160. The on-duty healthcare team was responsible for initial mental health assessments, as outlined in the East of Scotland pathway. If same-day or emergency psychiatric assessment was required, referrals could be made to the Orchard Clinic for attendance by the duty Forensic Psychiatrist or, out-of-hours, to the Adult Psychiatry Specialist Registrar. Staff from both healthcare and custody spoke positively about strong links with the Forensic Psychiatry Service. Good access to psychiatric expertise enabled timely decision-making, supported accurate diagnosis, and ensured that individuals in custody receive appropriate and responsive mental health care, particularly in complex or high-risk situations.
161. In addition to assessing fitness for interview or court, the service supported care planning and transfer arrangements for individuals detained under the Mental Health (Care and Treatment) (Scotland) Act 2003.
162. Custody data showed that St Leonards was not used as a place of safety under Sections 297 and 298 of the Act in 2024, this may indicate that appropriate pathways were followed to avoid unnecessary custody for mental health assessments.
163. Arrangements were in place for young people in custody with mental health needs. Where concerns were raised or fitness to release required assessment, referrals could be made to the Child and Adolescent Mental Health Service (CAMHS) at Edinburgh Children’s Hospital.
164. Detainees with learning disabilities were identified through the vulnerability questionnaire and the vulnerable persons database. Systems were in place to involve an Appropriate Adult service when required.
Pre-release pathways and referrals
165. Good processes for onward referral were evident, with a wide range of statutory and third-sector support services clearly displayed for staff.
166. We saw evidence of detainees being signposted to community services. Custody staff were knowledgeable about available support, and a range of leaflets covering mental health, substance use, wellbeing, harm reduction, peer support, and family support were accessible.
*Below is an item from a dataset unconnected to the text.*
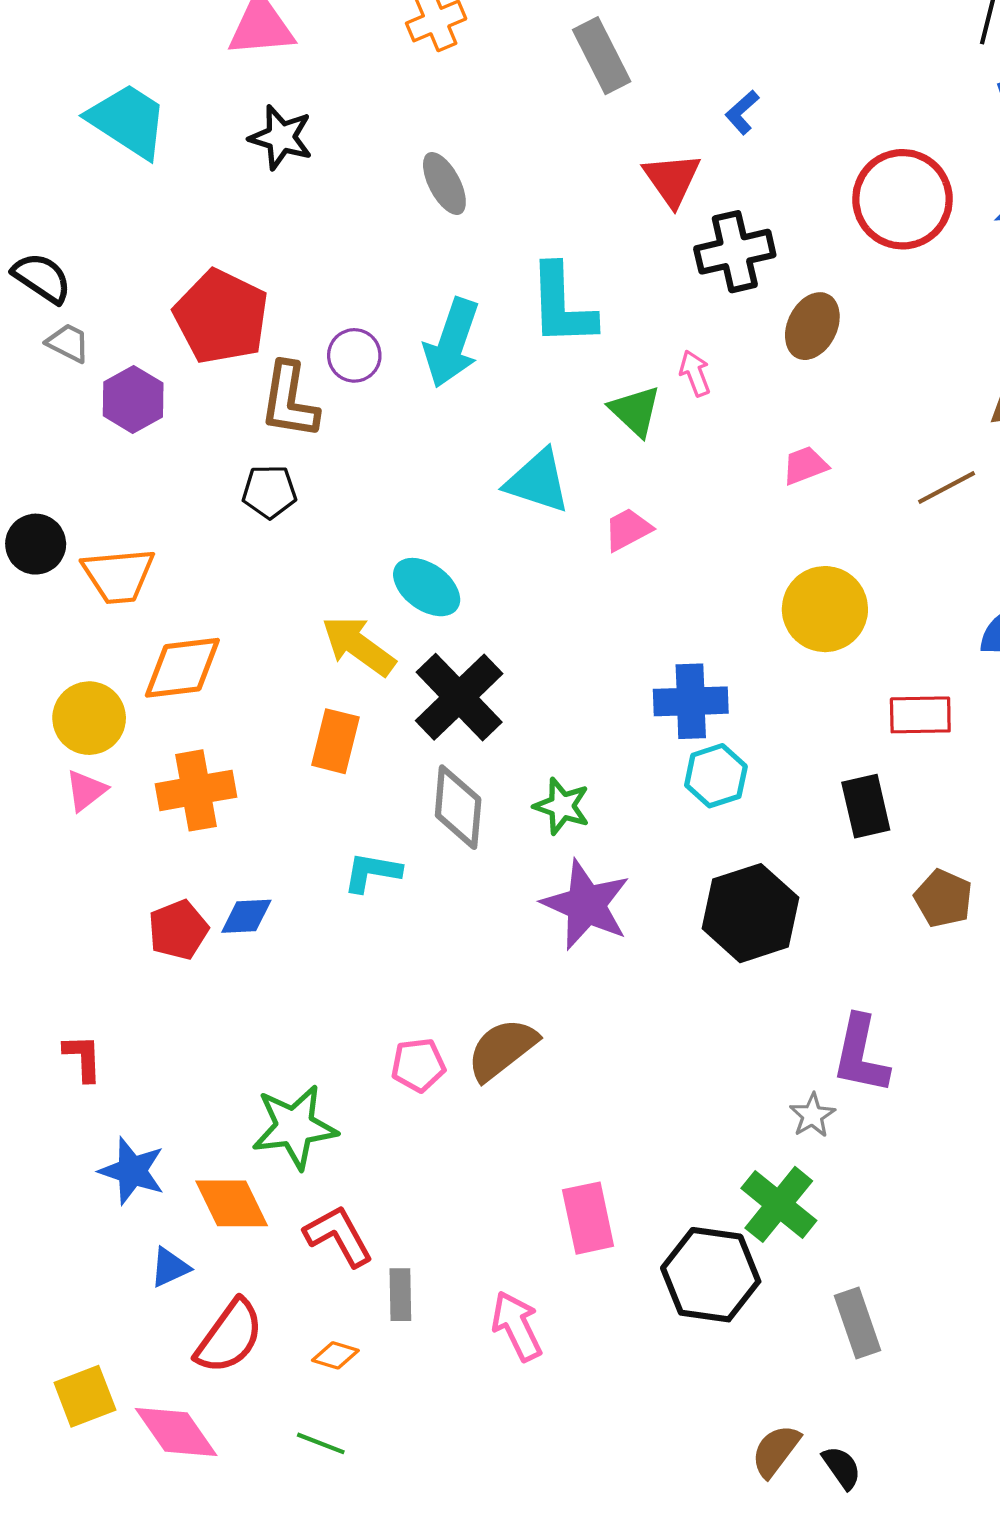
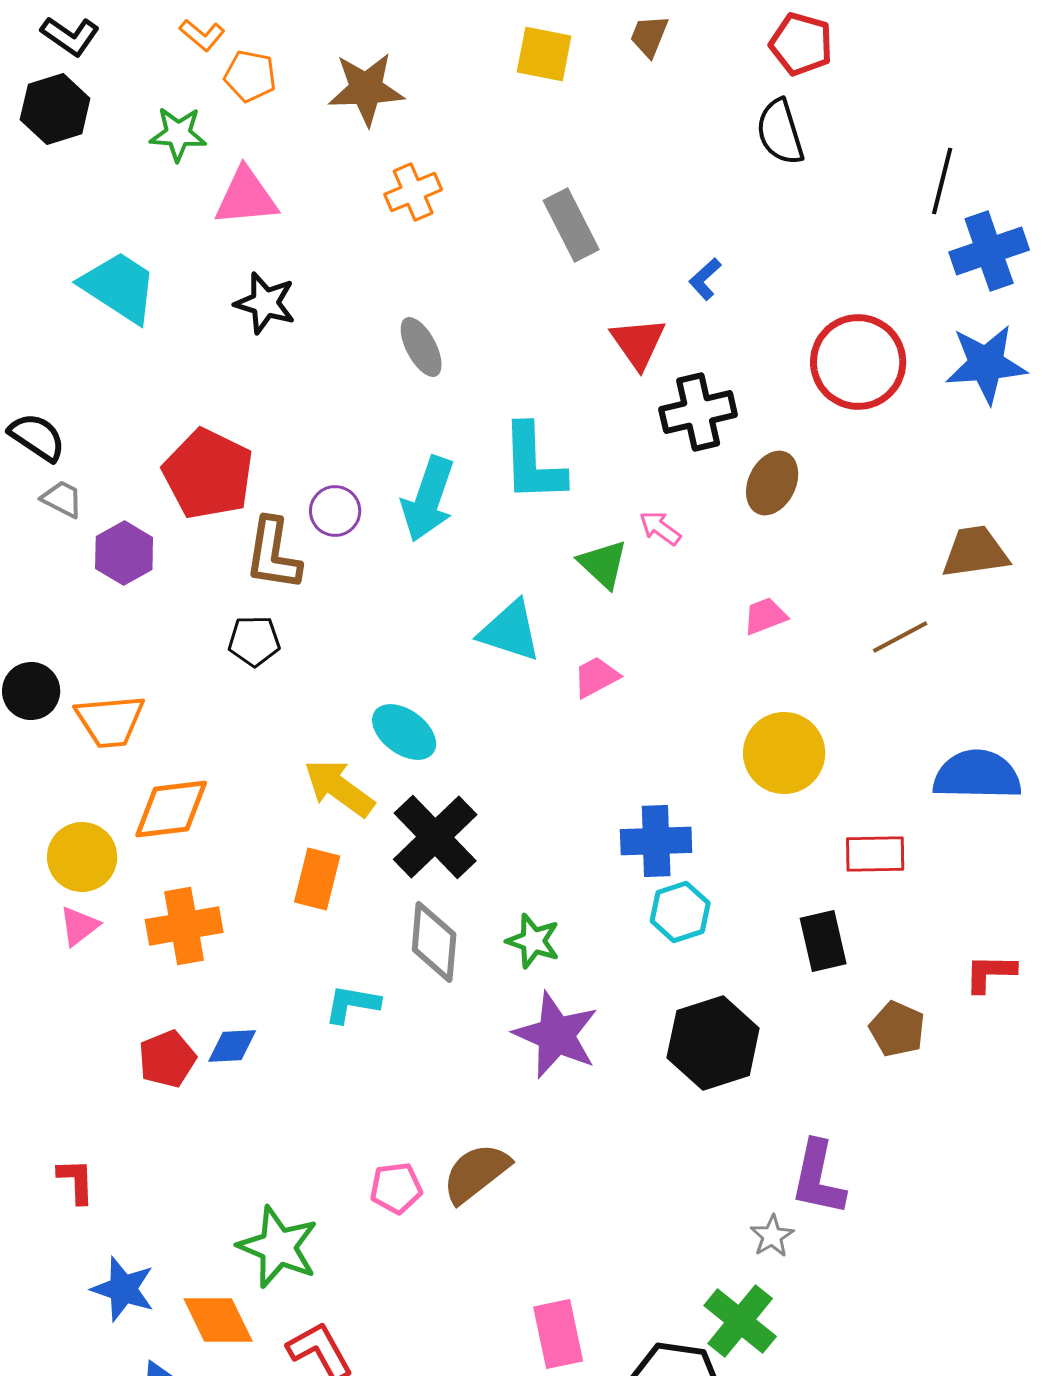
pink arrow: (695, 373) -> (660, 528), turned -33
green star: (295, 1127) -> (278, 1247), turned 30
167. When a detainee was transferred to court, a Person Escort Record (PER) form was completed, including medical and medication details sourced from NCS.
168. Both nasal and injectable forms of naloxone were offered to patients on release. Although uptake was low, data indicated that it was being offered, which was a positive finding. Staff told us that the increased access to naloxone in the community was a common reason detainees frequently gave for declining it. It was positive that naloxone continued to be offered, and uptake was monitored to inform service delivery.
Local Policing
169. Inspectors spoke with officers from Local Policing who stated they considered their custody colleagues to be very helpful and accommodating.
170. It was acknowledged that there could be some tensions between operational officers and custody staff emanating from the length of time taken to process detainees. Local policing officers cited instances where detainee processing was overly long and arduous, where lengthy queues could form.
171. Officers remarked there are rarely sufficient custody staff to run three charge bars and the impact on operational policing can be substantial, particularly at peak times.
172. Officers acknowledged the existing challenges with staffing resilience at the centre, highlighting that this undoubtedly had a negative impact on custody capability and staff morale.
173. Custody supervisors stated that local policing officers often struggle with the interpretation of the Criminal Justice Act 2016, and will regularly challenge custody decisions. The CJSD recognises that a training course on the legislative provisions of the Act will be required to reduce or eliminate misinterpretation and provide a wider understanding of implications for custody. Plans are being developed by CJSD to introduce related training.